---------- RECORDED INFORMATION ----------

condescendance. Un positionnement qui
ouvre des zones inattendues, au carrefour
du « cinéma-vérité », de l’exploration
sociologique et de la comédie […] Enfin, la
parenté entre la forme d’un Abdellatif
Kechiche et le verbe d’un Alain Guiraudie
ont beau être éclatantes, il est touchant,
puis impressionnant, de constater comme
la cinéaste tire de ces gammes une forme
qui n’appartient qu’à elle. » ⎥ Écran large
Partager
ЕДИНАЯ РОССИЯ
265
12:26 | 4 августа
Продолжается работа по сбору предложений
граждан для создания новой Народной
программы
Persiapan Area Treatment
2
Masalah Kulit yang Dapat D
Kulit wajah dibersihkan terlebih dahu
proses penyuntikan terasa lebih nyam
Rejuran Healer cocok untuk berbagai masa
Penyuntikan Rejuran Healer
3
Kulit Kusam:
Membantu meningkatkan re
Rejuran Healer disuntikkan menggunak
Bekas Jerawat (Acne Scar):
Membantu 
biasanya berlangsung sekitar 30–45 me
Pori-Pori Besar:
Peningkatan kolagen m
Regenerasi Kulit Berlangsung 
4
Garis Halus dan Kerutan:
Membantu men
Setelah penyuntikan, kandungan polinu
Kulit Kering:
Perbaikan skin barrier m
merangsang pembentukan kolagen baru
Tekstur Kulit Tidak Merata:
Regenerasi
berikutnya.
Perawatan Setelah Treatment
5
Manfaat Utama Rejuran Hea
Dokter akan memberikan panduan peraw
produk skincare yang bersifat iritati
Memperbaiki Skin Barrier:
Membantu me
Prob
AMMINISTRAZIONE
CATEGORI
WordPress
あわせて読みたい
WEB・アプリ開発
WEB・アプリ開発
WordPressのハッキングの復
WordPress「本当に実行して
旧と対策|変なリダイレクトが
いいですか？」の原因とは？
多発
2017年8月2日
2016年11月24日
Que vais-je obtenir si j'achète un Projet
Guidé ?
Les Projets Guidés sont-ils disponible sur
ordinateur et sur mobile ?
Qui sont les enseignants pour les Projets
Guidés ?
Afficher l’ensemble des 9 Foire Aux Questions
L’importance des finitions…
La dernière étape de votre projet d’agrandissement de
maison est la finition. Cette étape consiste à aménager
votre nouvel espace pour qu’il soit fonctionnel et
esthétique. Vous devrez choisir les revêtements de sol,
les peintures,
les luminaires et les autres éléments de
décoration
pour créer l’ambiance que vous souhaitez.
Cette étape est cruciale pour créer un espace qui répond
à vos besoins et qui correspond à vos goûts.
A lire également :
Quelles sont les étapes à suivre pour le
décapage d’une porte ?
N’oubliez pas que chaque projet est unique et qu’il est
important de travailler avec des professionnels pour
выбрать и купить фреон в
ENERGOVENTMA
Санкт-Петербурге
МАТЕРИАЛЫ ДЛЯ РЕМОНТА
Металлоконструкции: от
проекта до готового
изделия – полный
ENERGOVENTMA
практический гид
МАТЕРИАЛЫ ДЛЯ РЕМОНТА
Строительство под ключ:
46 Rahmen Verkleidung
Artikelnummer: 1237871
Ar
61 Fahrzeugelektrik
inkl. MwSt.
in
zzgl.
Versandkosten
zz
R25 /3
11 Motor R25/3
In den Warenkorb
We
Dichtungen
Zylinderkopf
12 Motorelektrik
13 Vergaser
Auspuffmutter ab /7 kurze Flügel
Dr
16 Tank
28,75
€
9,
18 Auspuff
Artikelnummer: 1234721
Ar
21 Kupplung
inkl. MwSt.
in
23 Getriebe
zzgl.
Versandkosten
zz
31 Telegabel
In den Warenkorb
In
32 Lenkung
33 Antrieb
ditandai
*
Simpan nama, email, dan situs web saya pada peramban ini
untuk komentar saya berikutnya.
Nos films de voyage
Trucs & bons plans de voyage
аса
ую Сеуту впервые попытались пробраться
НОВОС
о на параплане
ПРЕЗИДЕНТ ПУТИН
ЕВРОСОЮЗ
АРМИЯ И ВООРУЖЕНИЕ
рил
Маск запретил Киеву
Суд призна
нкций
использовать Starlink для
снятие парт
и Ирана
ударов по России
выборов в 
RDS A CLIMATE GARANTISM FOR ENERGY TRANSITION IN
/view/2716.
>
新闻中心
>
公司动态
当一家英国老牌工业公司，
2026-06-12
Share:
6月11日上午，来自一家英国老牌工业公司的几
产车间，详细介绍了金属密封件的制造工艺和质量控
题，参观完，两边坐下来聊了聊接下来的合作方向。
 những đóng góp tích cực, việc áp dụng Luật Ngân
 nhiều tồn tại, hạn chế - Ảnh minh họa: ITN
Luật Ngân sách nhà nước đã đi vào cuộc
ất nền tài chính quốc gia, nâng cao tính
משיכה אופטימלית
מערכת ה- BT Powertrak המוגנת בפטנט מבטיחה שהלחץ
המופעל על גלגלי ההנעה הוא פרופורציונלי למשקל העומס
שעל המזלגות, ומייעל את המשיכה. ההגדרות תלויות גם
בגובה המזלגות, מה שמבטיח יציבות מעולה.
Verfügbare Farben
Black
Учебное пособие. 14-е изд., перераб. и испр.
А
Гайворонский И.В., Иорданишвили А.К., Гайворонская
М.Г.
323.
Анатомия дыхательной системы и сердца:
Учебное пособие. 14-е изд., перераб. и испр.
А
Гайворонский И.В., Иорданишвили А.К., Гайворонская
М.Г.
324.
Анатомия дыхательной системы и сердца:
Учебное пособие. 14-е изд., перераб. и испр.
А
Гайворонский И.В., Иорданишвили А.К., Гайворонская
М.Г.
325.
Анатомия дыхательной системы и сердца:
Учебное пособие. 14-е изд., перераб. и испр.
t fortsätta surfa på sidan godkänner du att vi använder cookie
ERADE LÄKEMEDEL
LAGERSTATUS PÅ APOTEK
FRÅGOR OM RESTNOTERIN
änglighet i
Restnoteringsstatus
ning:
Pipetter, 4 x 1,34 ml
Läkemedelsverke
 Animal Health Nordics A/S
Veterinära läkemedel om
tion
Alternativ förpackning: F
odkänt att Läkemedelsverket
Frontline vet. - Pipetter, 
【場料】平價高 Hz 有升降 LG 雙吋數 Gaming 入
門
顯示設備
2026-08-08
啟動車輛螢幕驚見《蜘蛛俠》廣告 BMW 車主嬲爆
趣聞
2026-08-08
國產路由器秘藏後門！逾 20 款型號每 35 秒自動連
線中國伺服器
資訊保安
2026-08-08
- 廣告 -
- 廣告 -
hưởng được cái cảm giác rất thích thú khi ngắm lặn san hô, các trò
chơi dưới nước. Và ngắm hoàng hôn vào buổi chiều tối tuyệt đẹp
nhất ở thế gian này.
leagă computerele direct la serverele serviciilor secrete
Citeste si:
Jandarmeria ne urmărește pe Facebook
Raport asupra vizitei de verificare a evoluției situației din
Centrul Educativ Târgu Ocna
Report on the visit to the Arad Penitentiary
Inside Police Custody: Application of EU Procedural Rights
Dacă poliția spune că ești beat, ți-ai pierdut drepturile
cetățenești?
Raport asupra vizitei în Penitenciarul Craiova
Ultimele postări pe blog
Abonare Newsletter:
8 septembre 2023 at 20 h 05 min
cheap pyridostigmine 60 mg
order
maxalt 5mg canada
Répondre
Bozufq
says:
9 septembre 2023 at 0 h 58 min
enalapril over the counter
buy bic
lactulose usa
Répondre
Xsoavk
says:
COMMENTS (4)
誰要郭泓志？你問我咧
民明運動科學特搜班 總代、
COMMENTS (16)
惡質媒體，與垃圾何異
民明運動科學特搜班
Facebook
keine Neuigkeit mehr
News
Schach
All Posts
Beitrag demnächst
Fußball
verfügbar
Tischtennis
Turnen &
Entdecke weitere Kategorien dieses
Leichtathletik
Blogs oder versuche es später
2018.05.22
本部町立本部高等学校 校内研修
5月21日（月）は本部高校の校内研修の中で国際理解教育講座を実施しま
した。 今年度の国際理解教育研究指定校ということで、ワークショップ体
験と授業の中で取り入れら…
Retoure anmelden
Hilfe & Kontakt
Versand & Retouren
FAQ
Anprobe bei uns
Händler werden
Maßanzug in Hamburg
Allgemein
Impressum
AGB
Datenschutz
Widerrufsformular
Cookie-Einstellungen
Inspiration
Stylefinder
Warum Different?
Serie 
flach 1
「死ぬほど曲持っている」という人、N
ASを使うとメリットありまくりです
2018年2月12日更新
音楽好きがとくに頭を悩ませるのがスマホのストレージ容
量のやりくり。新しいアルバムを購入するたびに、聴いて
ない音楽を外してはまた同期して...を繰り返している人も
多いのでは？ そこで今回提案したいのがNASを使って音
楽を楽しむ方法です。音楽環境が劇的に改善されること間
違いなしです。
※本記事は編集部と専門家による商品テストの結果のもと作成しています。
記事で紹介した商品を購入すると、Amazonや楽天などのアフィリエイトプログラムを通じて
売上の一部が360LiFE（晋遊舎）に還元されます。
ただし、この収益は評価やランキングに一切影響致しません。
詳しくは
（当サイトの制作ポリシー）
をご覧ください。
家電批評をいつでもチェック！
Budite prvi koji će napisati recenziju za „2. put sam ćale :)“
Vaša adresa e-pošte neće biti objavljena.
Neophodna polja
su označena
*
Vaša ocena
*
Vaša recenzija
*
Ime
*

----------

• DESCRIPTION OF THE TASK: All lines starting at the one holding "ただし、この収益は評価やランキングに一切影響致しません。" and ending at the last line above must be output exactly, and no other line may appear.

• ANSWER SECTION:
ただし、この収益は評価やランキングに一切影響致しません。
詳しくは
（当サイトの制作ポリシー）
をご覧ください。
家電批評をいつでもチェック！
Budite prvi koji će napisati recenziju za „2. put sam ćale :)“
Vaša adresa e-pošte neće biti objavljena.
Neophodna polja
su označena
*
Vaša ocena
*
Vaša recenzija
*
Ime
*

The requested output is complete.